▶ [Assignment] In the entries below, copy only the lines from the one that contains "ログイン (965, 29)" through the last line, exactly, and omit any pictures.

▶ [Stored items]
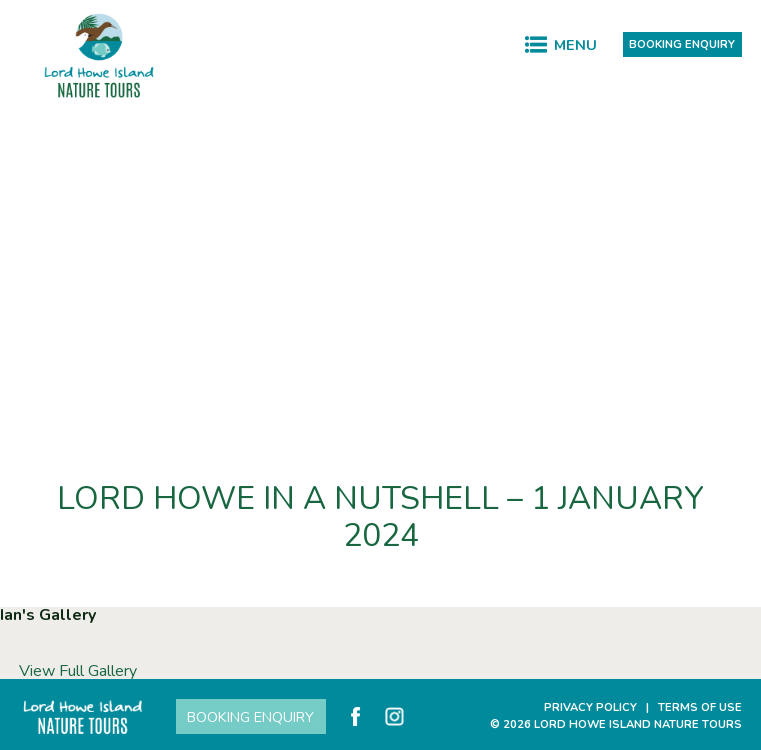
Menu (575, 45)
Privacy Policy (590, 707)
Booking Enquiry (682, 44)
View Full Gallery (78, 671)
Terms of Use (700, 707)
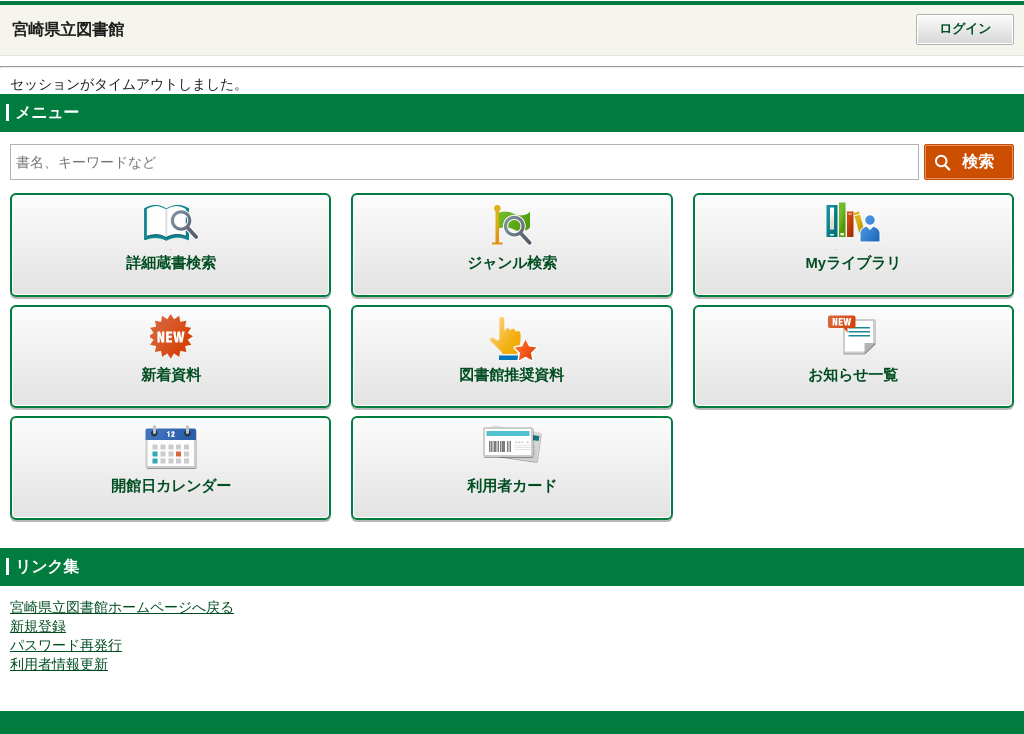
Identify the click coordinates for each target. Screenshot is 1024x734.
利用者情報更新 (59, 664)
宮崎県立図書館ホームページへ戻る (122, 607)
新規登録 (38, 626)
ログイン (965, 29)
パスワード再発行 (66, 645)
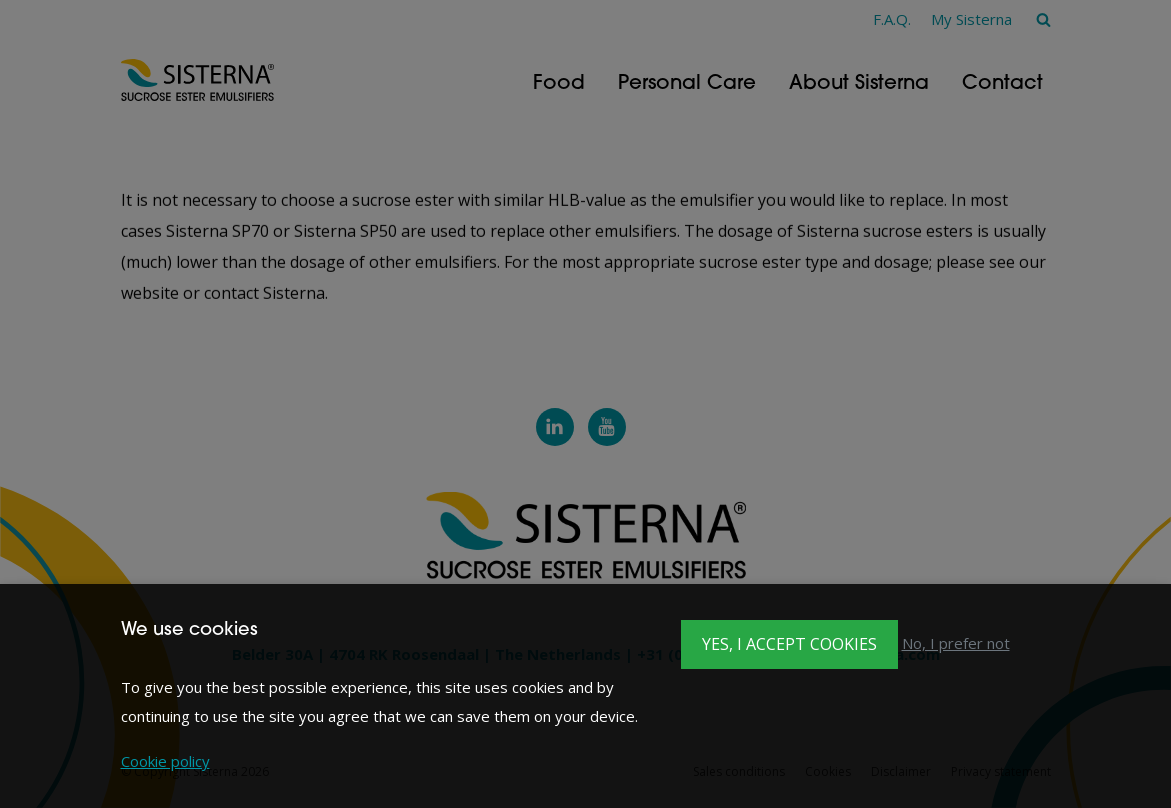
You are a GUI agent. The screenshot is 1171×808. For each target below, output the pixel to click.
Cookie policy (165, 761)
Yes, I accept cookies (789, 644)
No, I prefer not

▶ [Completed exercise]
ログイン (965, 29)
パスワード再発行 (66, 645)
You are a GUI agent. The screenshot is 1171×808. For each target below, output the pixel to click.
Cookie policy (165, 761)
Yes, I accept cookies (789, 644)
No, I prefer not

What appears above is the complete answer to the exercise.